= PROBLEM DETAILS =
Transcribe word for word the section of the records below that opens with the line containing "The best games set" and closes with the line containing "[search nico]"; drop every picture.

= INFORMATION SUPPLIED =
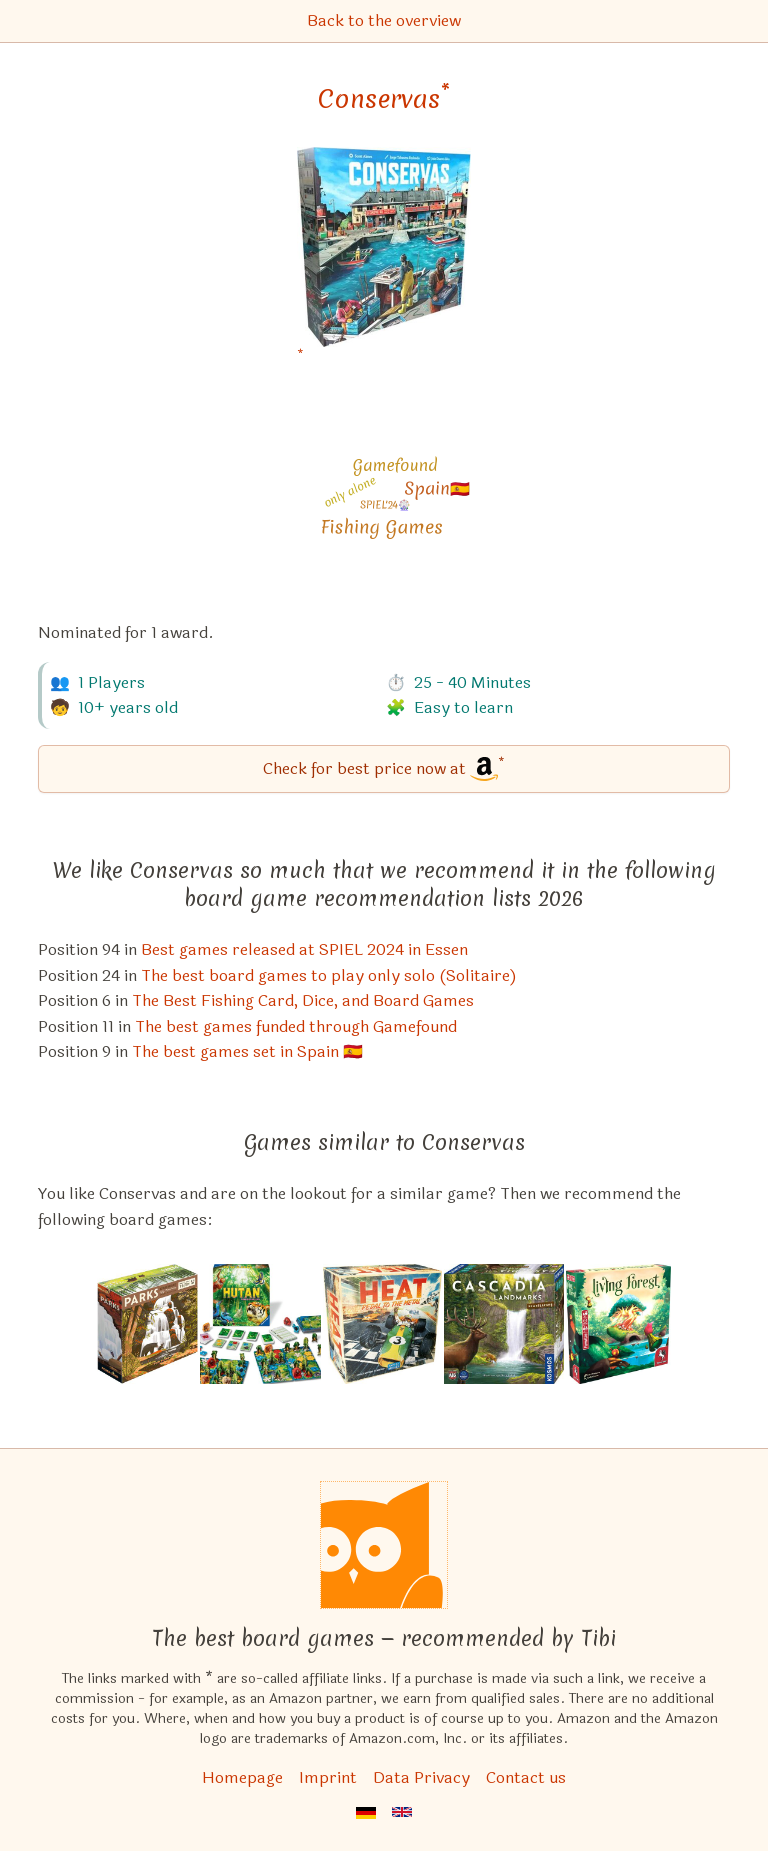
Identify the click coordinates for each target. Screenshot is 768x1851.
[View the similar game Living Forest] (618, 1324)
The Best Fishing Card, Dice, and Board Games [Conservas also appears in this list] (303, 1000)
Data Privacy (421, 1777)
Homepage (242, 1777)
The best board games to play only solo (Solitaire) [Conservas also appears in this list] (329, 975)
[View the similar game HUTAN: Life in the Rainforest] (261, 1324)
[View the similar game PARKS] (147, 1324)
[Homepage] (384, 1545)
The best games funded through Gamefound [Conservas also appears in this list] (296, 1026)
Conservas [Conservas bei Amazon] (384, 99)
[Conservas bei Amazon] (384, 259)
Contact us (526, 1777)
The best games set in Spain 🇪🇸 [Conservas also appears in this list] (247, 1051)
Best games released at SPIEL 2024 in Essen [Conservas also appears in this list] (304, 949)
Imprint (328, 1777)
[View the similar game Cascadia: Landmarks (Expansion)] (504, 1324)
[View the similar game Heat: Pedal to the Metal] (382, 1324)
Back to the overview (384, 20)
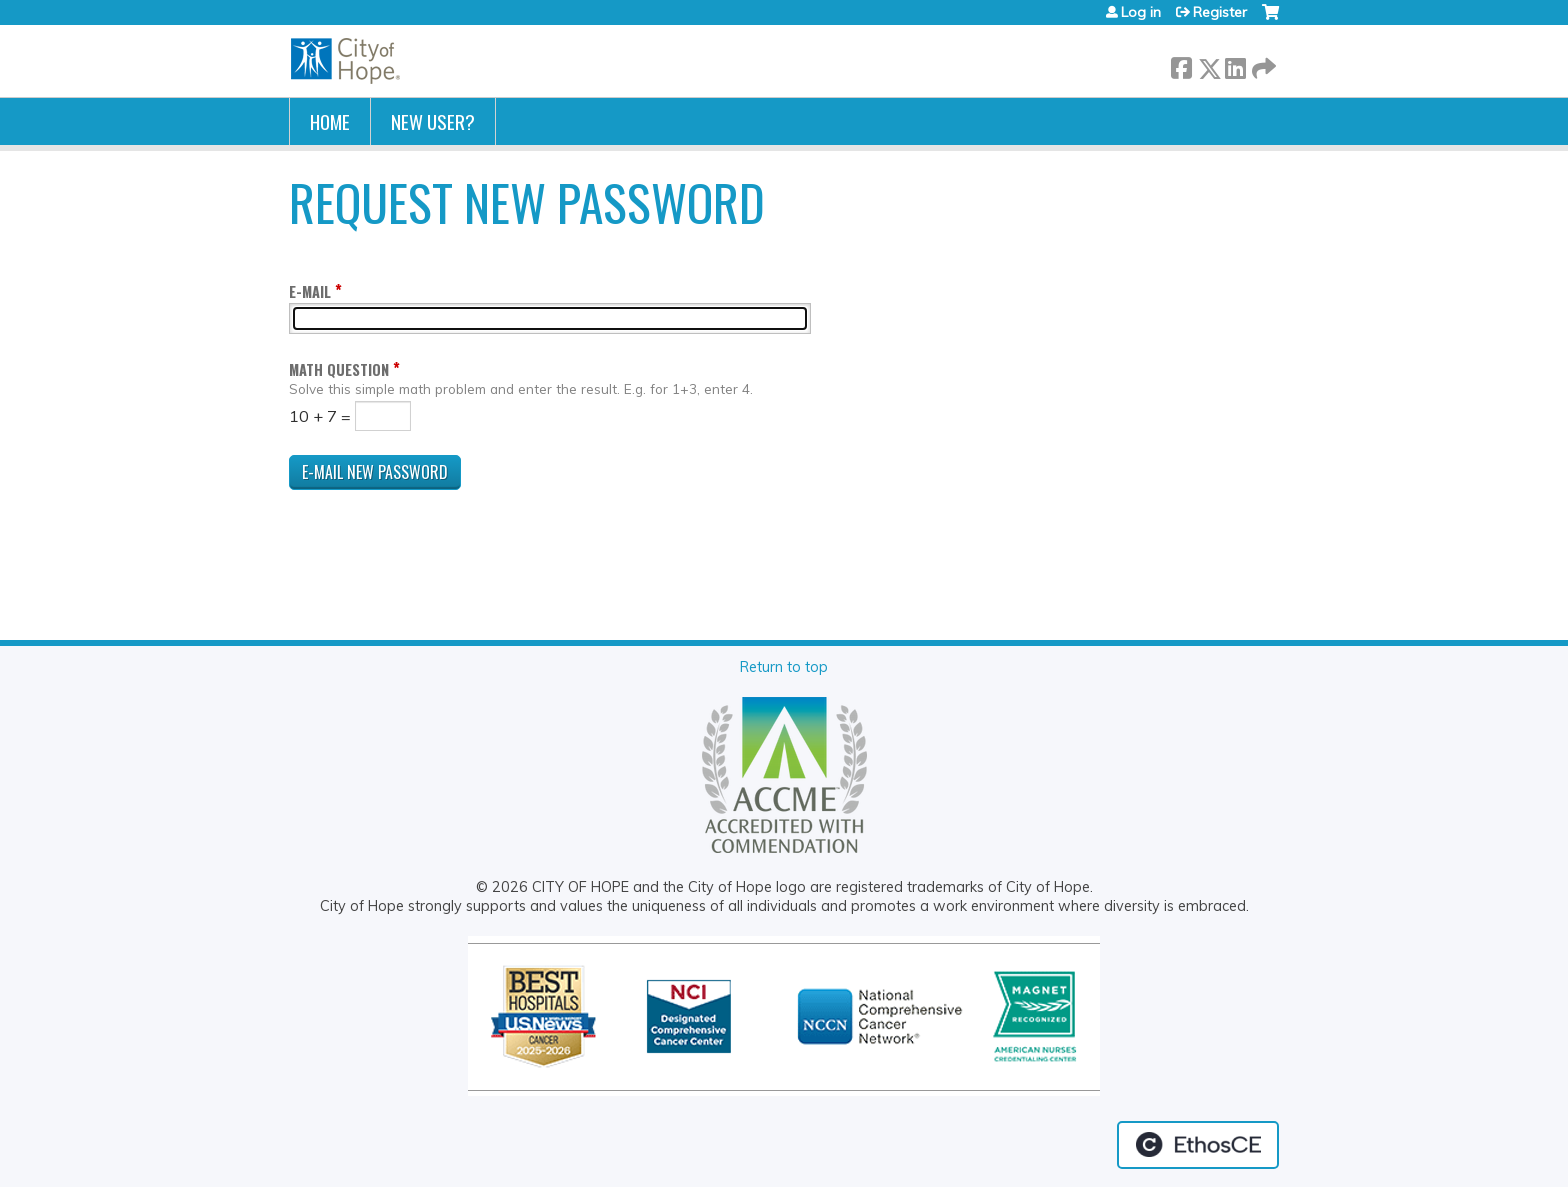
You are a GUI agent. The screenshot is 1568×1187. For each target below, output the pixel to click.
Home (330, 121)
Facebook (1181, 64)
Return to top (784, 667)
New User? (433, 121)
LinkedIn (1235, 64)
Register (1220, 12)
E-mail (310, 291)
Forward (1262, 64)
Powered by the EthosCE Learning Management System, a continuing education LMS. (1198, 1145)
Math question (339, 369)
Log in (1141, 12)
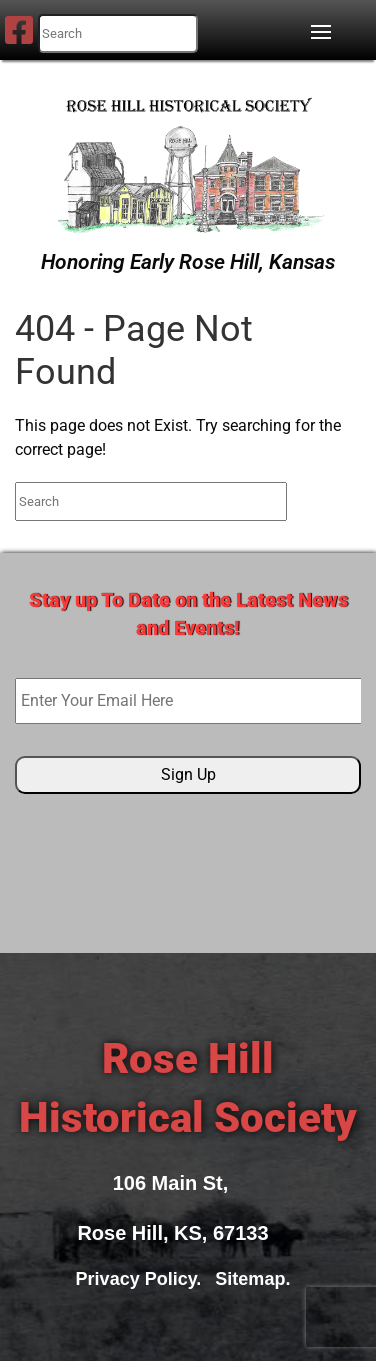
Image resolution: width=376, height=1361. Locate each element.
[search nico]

---

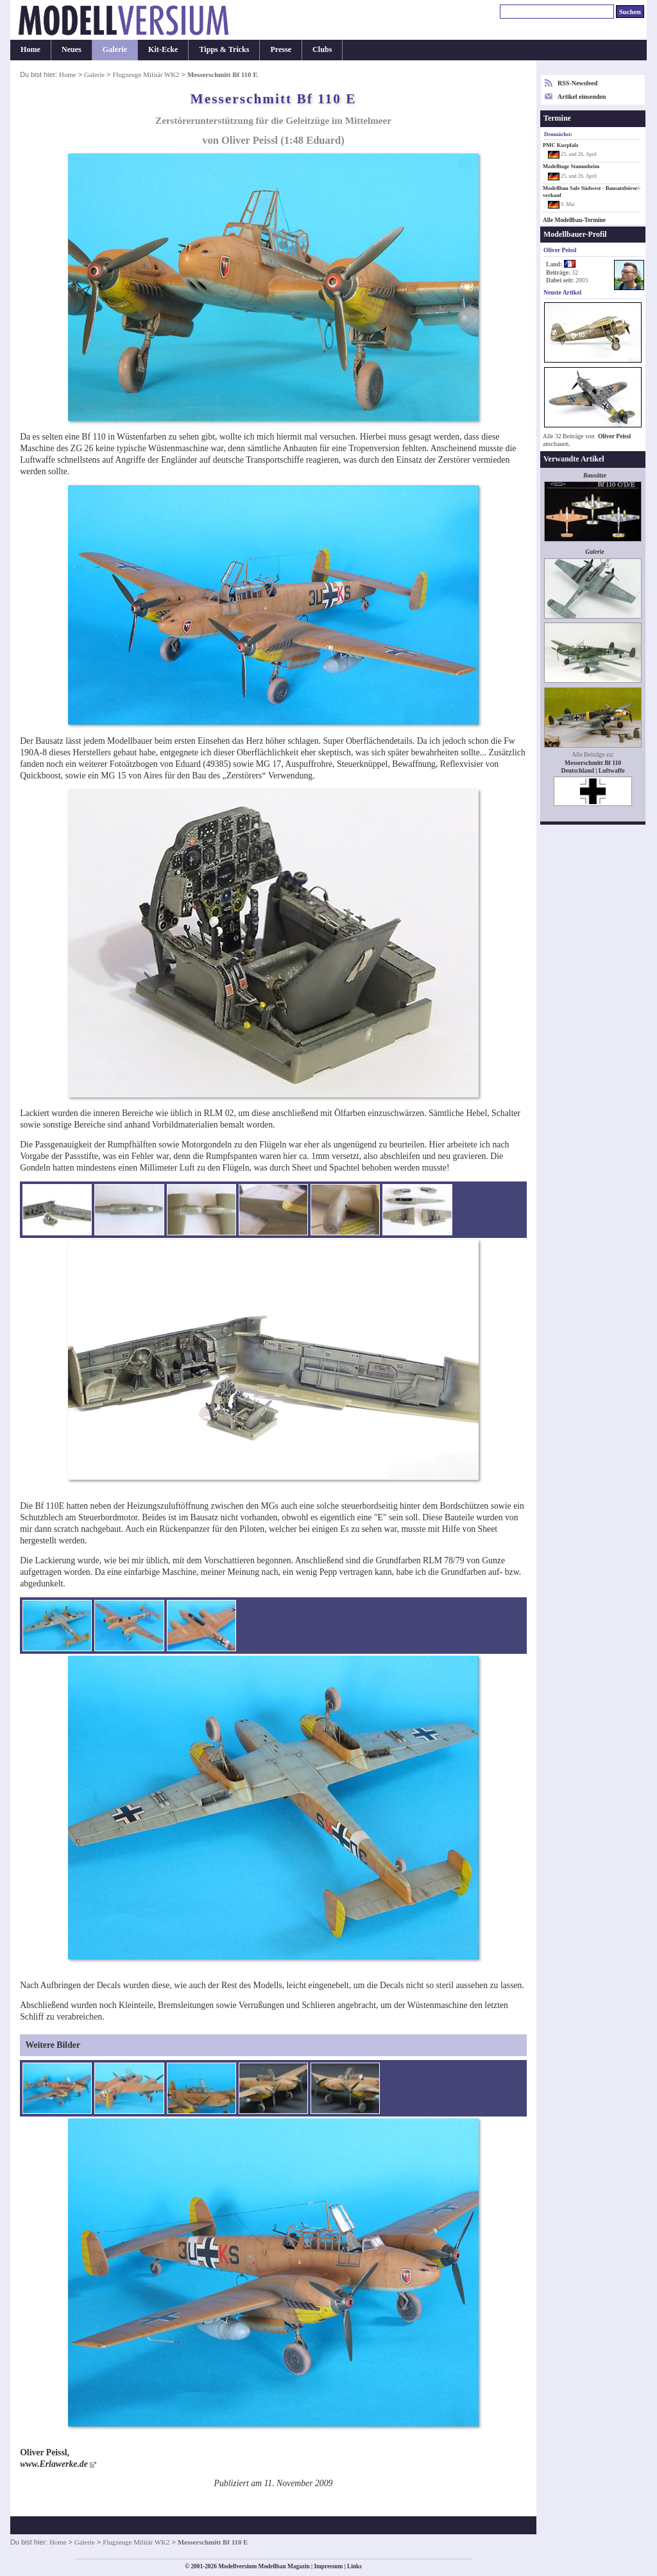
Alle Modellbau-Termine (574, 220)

---

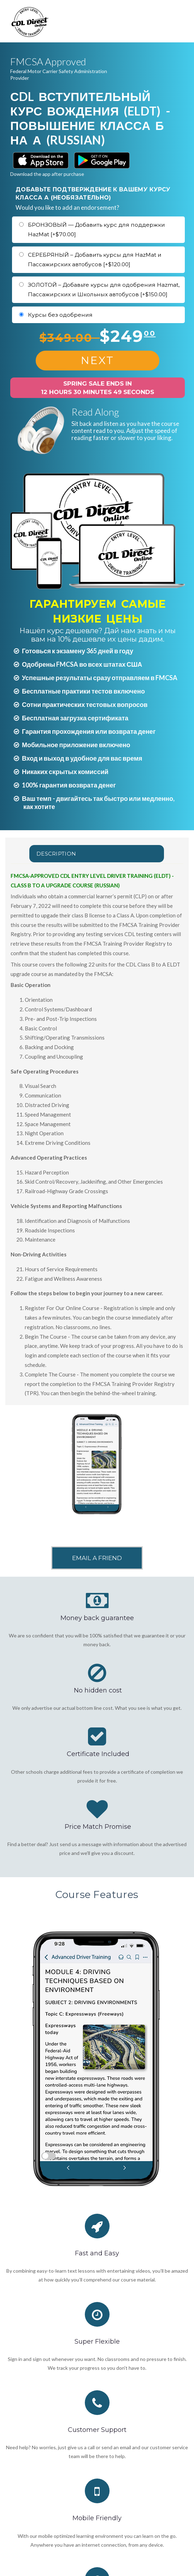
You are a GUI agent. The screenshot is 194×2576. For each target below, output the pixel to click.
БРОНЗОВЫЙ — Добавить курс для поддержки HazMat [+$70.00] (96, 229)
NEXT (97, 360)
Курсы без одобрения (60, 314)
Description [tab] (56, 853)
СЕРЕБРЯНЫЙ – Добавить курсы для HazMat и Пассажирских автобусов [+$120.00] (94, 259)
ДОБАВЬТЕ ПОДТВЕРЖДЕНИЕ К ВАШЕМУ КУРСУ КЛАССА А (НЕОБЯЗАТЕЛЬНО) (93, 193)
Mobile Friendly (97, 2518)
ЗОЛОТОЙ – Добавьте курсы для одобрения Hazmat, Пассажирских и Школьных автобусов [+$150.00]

= SOLUTION FOR THIS TASK =
The best games set in Spain 🇪🇸 [Conservas also appears in this list] (247, 1051)
Best games released at SPIEL 2024 in Essen [Conservas also appears in this list] (304, 949)
Imprint (328, 1777)
[View the similar game Cascadia: Landmarks (Expansion)] (504, 1324)
[View the similar game Heat: Pedal to the Metal] (382, 1324)
Back to the overview (384, 20)
You are a GUI agent. The screenshot is 1568×1187. For each target below, output the pixel to click.
Home (330, 121)
Facebook (1181, 64)
Return to top (784, 667)
New User? (433, 121)
LinkedIn (1235, 64)
Register (1220, 12)
E-mail (310, 291)
Forward (1262, 64)
Powered by the EthosCE Learning Management System, a continuing education LMS. (1198, 1145)
Math question (339, 369)
Log in (1141, 12)
Image resolution: width=376, height=1361. Locate each element.
[search nico]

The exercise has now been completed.